AN MIT STUDY PROVIDES INSIGHT INTO HOW TO BEST USE AI
Last week, MIT’s NANDA initiative (Networked-Agents and Decentralized AI) published a study that found 95% of organizations investing in Generative AI are getting zero return on their investment.
The report led to panic among investors, with shares of many tech companies falling, and speculation about a potential AI bubble bursting. Looking past speculation, what did the report actually have to say?
The primary cause for generative AI implementation failing is not due to AI, but instead a “learning gap.” The report points to the failure of generic tools like ChatGPT, which excel for individuals but fall short in enterprise because they don’t adapt to or learn from workflows.
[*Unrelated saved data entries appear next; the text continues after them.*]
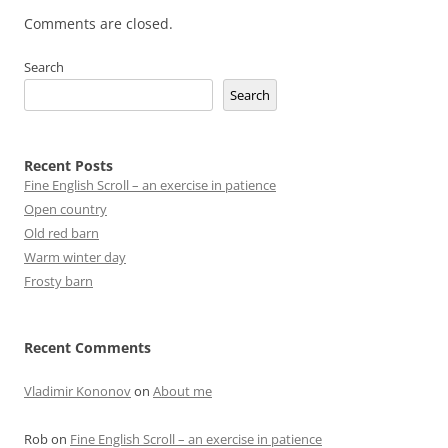
Comments are closed.
Search
Search
Recent Posts
Fine English Scroll – an exercise in patience
Open country
Old red barn
Warm winter day
Frosty barn
Recent Comments
Vladimir Kononov
on
About me
Rob
on
Fine English Scroll – an exercise in patience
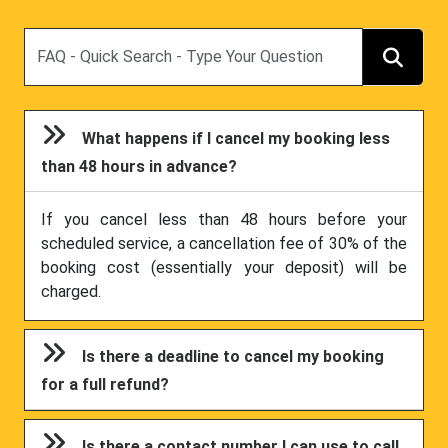
Search
What happens if I cancel my booking less
than 48 hours in advance?
If you cancel less than 48 hours before your
scheduled service, a cancellation fee of 30% of the
booking cost (essentially your deposit) will be
charged.
Is there a deadline to cancel my booking
for a full refund?
Is there a contact number I can use to call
Data from the report also shows that there is a significant misalignment in where AI is being put to use, usually in sales and marketing. MIT found that the greatest ROI is in back-office automation.
Another important factor of the “learning gap” is implementation. Purchasing already made AI tools from specialized vendors leads to a 67% success rate, while attempting to build an AI tool internally increases the chance of failure.
Much like the dot-com bubble, we are now seeing the dangers of investing based on hype or popular speculation. While the explosion of companies investing in and implementing AI has led to a few success stories, Footprints emphasizes the importance of steady growth over time, rather than following potentially short-lived trends.